The Emotional Topography of Our Breath
As our ability to sense ourselves grows, we will begin to receive many precise impressions of the interrelationships of our emotions and breath, and their impact on our overall sensation of ourselves. We may see, for example, how anger is associated with shallow inhalations, strong exhalations, and tension throughout the body–especially in the neck, jaw, chest, and hands. We may see how fear is associated with rapid, shallow, and irregular breaths, and the sensation of a tight knot in the lower abdomen. We may see how grief or sorrow is associated with a kind of spasmodic, sobbing, superficial breath, and a hollow, empty feeling in the belly. We may see how impatience is associated with short, jerky, uncoordinated breaths, and tension in the front of the chest, as though our hearts were leaping ahead of us. We may see how guilt or self-judgment is associated with a restricted, suffocating breath, and an overall sensation of being weighed down. And we may see how boredom is associated with a shallow, lifeless breath, and little sensation anywhere in ourselves. We may also notice how feelings such as love, compassion, kindness, and wonder are associated with deep, comfortable breathing, and an open, energized, receptive feeling throughout the entire body. Each of us, of course, will discover variations in her or his own physical and emotional topography.
Restricted Breathing and Self-Image
As we receive more impressions of ourselves through self-sensing, we will see that in general our breathing, like our self-image, is very restricted.

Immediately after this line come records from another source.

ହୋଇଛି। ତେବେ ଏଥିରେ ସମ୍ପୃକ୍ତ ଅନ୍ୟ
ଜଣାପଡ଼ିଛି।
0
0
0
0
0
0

Many of us are shallow breathers–that is, our breath is confined mainly to the top front of the chest. If we are to live healthy, conscious lives, however, we need to rediscover the inner mental, emotional and physical conditions necessary for free, natural breathing, breathing which involves not only the various spaces of our chest but also the spaces of our belly, back, spine, and solar plexus. Free, natural breathing can have an enormous beneficial impact on our health and well-being, as well as on our quest for self-transformation and self-realization.

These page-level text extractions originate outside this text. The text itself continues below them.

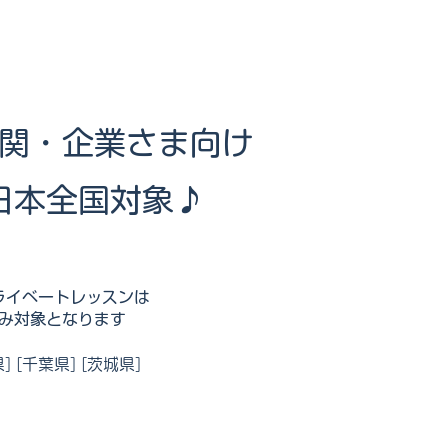
関・企業さま向け
本全国対象♪​
ライベートレッスンは
み対象となります
] [千葉県] [茨城県]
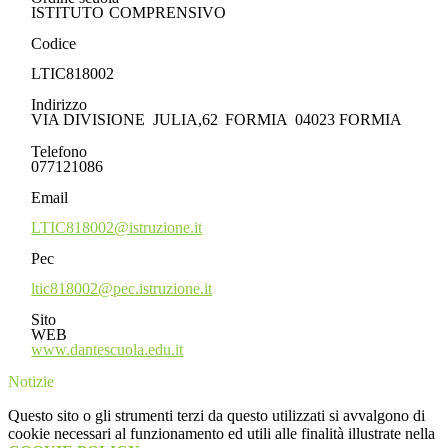
ISTITUTO
COMPRENSIVO
Codice
LTIC818002
Indirizzo
VIA
DIVISIONE
JULIA,62
FORMIA
04023
FORMIA
Telefono
077121086
Email
LTIC818002@istruzione.it
Pec
ltic818002@pec.istruzione.it
Sito
WEB
www.dantescuola.edu.it
Notizie
Questo sito o gli strumenti terzi da questo utilizzati si avvalgono di
cookie necessari al funzionamento ed utili alle finalità illustrate nella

For free, natural breathing to become the norm rather than the exception in our lives, however, we need to learn how to sense ourselves from the inside and to release the unnecessary tensions associated with our self-image–tensions that are reflected clearly in our breathing. These tensions are closely linked to our habitual patterns of thinking and feeling, patterns that often consume our energy and block us from experiencing who we really are. It is through the work of free, natural breathing that we can begin to get in touch with the energy locked into these tensions and free up this energy for health, well-being, and self-discovery.